Not a mile from the motel he
sat at a stop sign for too long until he heard knocking at his windowglass. O'Hara turned quick to his left and saw a dark- haired woman aside the driver door. She held her hands out like he'd kept her waiting forever. He put the window down. She leaned in.

“Jesus,” he said.

“Hi.”

“How are you?”

She smiled at him. Little crow's feet by her eyes and her face slightly bigger, her hips rounder. She had rogue greys in her long and black, black hair. He couldn't slow the goings on in his chest and he didn't much try.
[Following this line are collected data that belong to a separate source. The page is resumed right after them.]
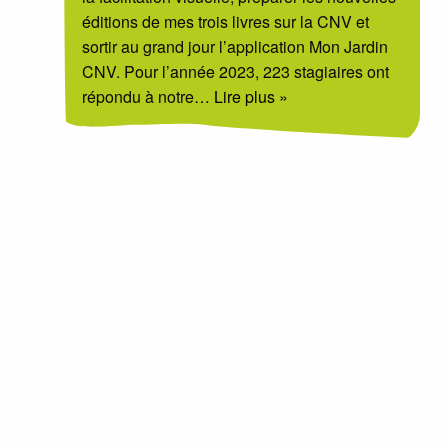
éditions de mes trois livres sur la CNV et
sortir au grand jour l’application Mon Jardin
CNV. Pour l’année 2023, 223 stagiaires ont
répondu à notre
… Lire plus »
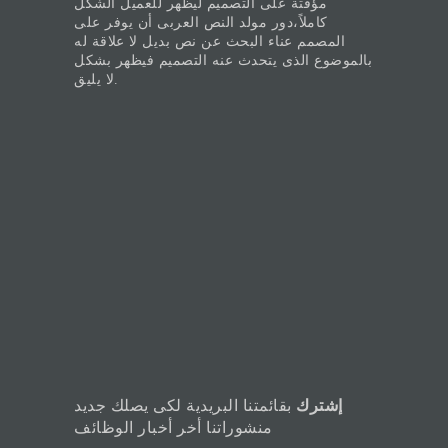
مؤقتة على التصميم ليظهر للعميل الشكل
كاملاً،دور مولد النص العربى أن يوفر على
المصمم عناء البحث عن نص بديل لا علاقة له
بالموضوع الذى يتحدث عنه التصميم فيظهر بشكل
لا يليق.
إشترك
بقائمتنا البريدية لكى يصلك جديد
منشوراتنا أخر أخبار الوظائف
“How about we get out of the street?” she said.

O'Hara nodded.

“Where you headed?”

“Motel by the lake.”

“Sweet Jesus, Sean,” she said.

He watched her walk back to her truck, idling in the lane behind his car. She got in and shut her door. Nobody else in the road. He rolled out slow with the woman trailing him.

 

 

They sat out on the porch
in front of his room. Sean had an icechest at his feet full with bottles. He dragged it over so that it sat between their lawnchairs. She didn't look at it, just at him and then at the motel grounds. He opened the chest and knuckled two beers up from the icewater. He turned the caps one by one and offered her a bottle. She did not move for it. O'Hara drank one down to the dregs and set it by. Started on the other. She shook her head and took it out of his hand. Pulled deep and rested it on her chairarm. He dug another out and pulled the cap.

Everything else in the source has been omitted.